Le ministre de l’Intérieur, Adrien Nguema Mba, a martelé que le délai ne sera pas prolongé. Les formations non conformes risquent une dissolution automatique.

Ce séisme législatif repose sur un constat partagé par les acteurs du dialogue national : un pays de moins de trois millions d’habitants ne peut supporter une fragmentation politique de 104 formations, souvent réduites à des structures familiales sans ancrage national. Entre résignation et résistance, les acteurs se positionnent.

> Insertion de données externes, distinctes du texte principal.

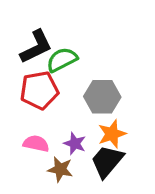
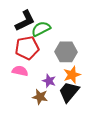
pink semicircle: (36, 144) -> (20, 71), moved

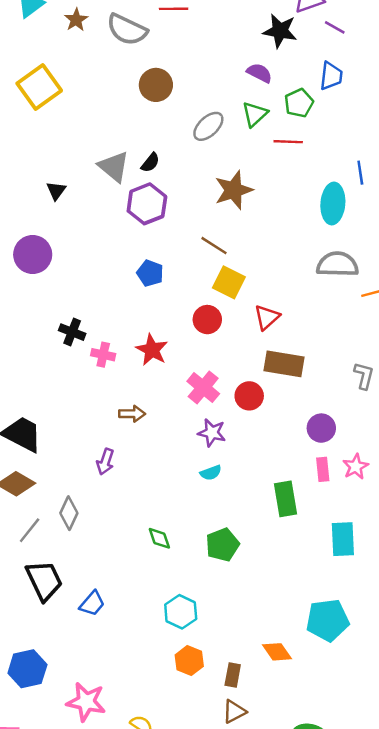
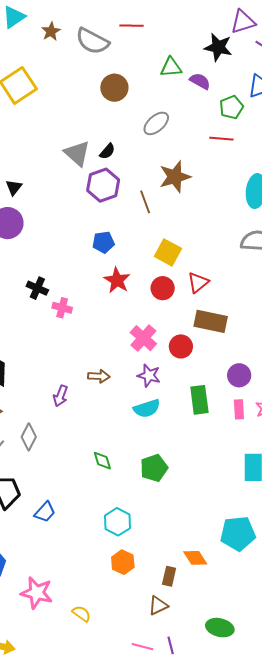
green triangle: (255, 114) -> (171, 67), moved, turned 35
black triangle: (56, 191) -> (14, 187), moved
brown line: (214, 246) -> (145, 202), moved, turned 35
blue pentagon: (150, 273) -> (103, 242), turned -30
red circle: (207, 320) -> (163, 288), moved
red star: (152, 350) -> (117, 280), moved
brown arrow: (132, 414) -> (99, 376), moved
cyan semicircle: (211, 473) -> (147, 408), size x1.5
green rectangle: (286, 499) -> (199, 400), moved
brown rectangle: (233, 675) -> (169, 576), moved

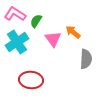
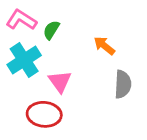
pink triangle: (53, 39) -> (60, 81), moved

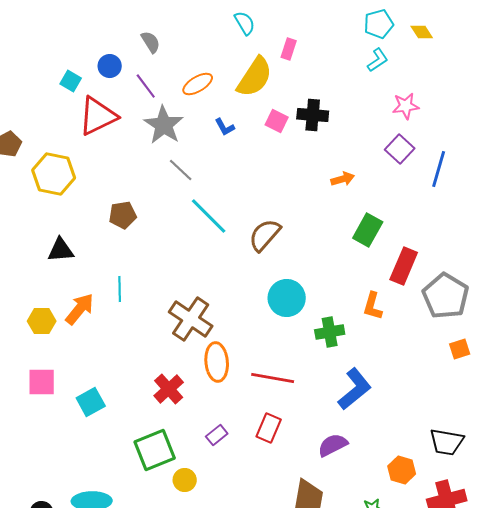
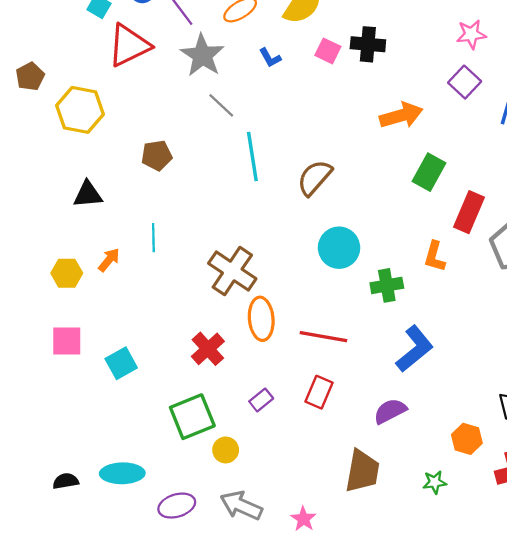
orange arrow: (343, 179) -> (401, 115), size x1.6
cyan line: (209, 216) -> (252, 157), turned 36
orange arrow: (80, 309) -> (109, 260), size x0.7

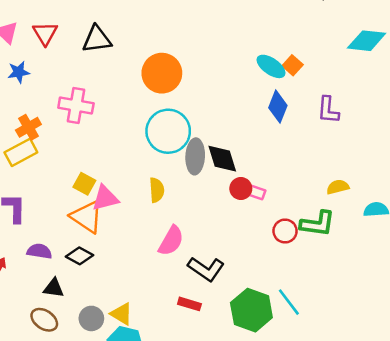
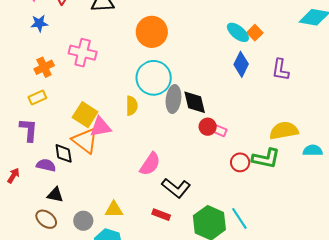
yellow rectangle: (21, 152) -> (37, 97), moved, size x0.7
yellow square: (84, 184) -> (85, 115), size x1.4
yellow semicircle: (338, 187) -> (284, 131), size x1.6
yellow semicircle: (157, 190) -> (132, 106), moved
black diamond: (79, 256) -> (64, 153), moved, turned 50
yellow triangle: (122, 314) -> (114, 210), moved, turned -36

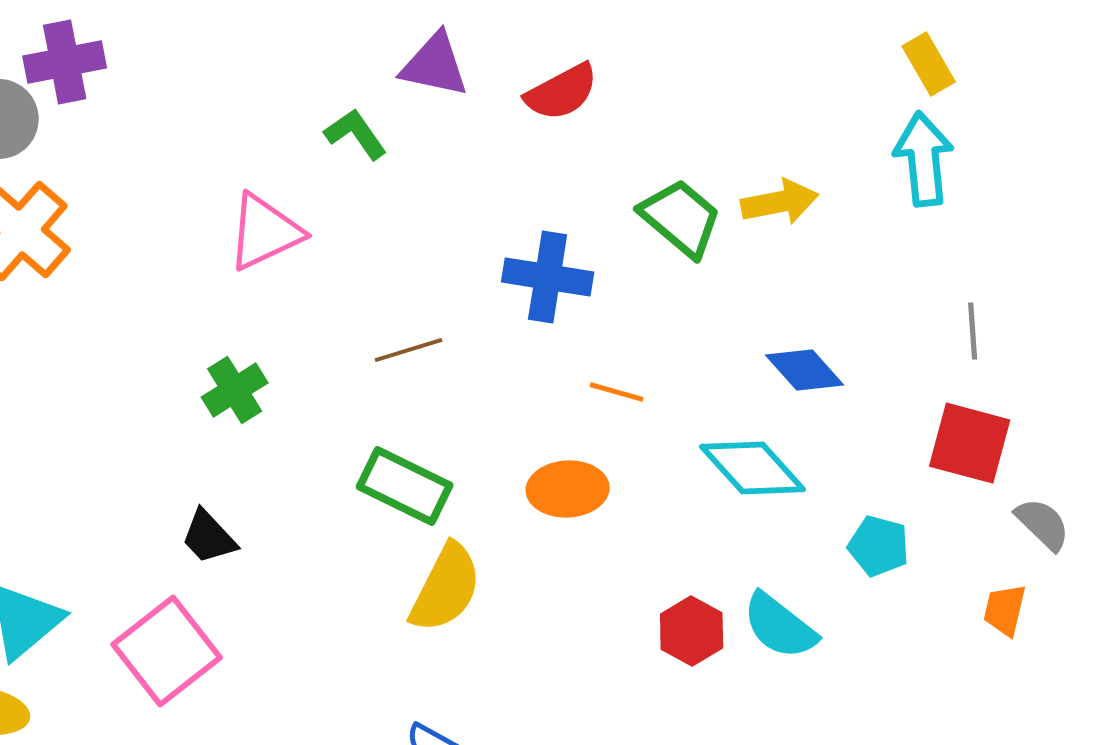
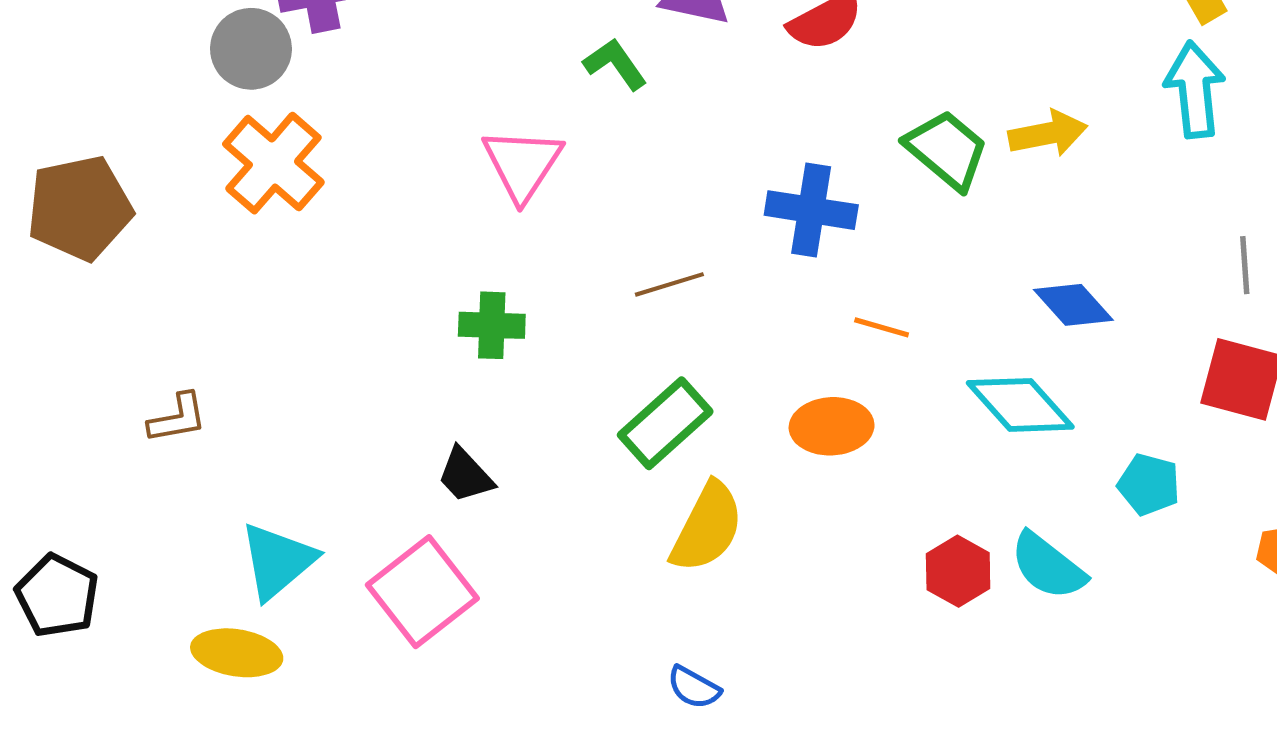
pink triangle: (265, 232) -> (522, 164), turned -32
green cross: (235, 390) -> (492, 325), turned 34
green rectangle: (405, 486) -> (665, 423), turned -68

Face à cette échéance fatidique, les réactions sont contrastées. Joachim Mbatchi, président du Front pour la défense de la République (FDR), y voit une opportunité pour les petits partis de se fondre dans de « grands ensembles ». Théophile Makita Nyembo, vice-président d’Ensemble pour le Gabon, assure que son parti, créé par l’ancien Premier ministre Alain Claude Bilie By Nzé (actuellement détenu), est déjà en conformité. Mais les critiques montent, dénonçant une manœuvre visant à étouffer l’opposition.

Alors que le couperet est sur le point de tomber, une intervention du président de la République devant le Parlement a créé la confusion. Il a exprimé des réserves sur les modifications apportées aux recommandations du Dialogue national, tout en insistant : « les décisions prises par les Gabonais doivent être respectées ». Cette sortie a provoqué la colère de Francis Aubame, président du Parti Souverainistes-Écologistes (PSE), qui dénonce une manipulation politique.

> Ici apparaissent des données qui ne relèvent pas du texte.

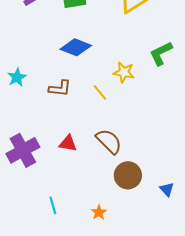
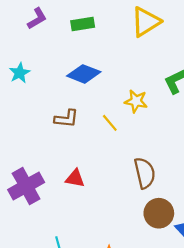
cyan star: (17, 77) -> (20, 73), moved
brown semicircle: (109, 141) -> (145, 173), moved, turned 32
brown circle: (128, 175) -> (159, 213), moved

La question est désormais sur toutes les lèvres : combien de partis survivront à cette cure de jouvence administrative ? Selon des décomptes récents, seuls quatre partis (dont l’UDB et le PDG) auraient pour l’instant déposé des dossiers complets. Les autres, en lutte pour réunir 10 000 adhérents via le NIP, risquent de disparaître.

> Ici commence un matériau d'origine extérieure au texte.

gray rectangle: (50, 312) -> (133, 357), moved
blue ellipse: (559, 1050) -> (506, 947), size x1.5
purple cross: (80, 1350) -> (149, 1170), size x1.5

Si le gouvernement affirme vouloir privilégier la « qualité » du débat démocratique contre la « quantité », de nombreux observateurs y voient un recul inquiétant de l’espace démocratique. La nouvelle loi impose aussi une obligation de performance électorale : tout parti qui ne présente pas de candidats lors de deux scrutins consécutifs perd automatiquement son statut.

Le 27 juin, le ministère de l’Intérieur rendra son verdict. Ce jour-là, le Gabon saura s’il entre dans une ère de politique apaisée ou s’il assiste à l’enterrement d’un certain pluralisme. Ce sera la fin d’une époque où créer un parti relevait souvent d’une simple formalité.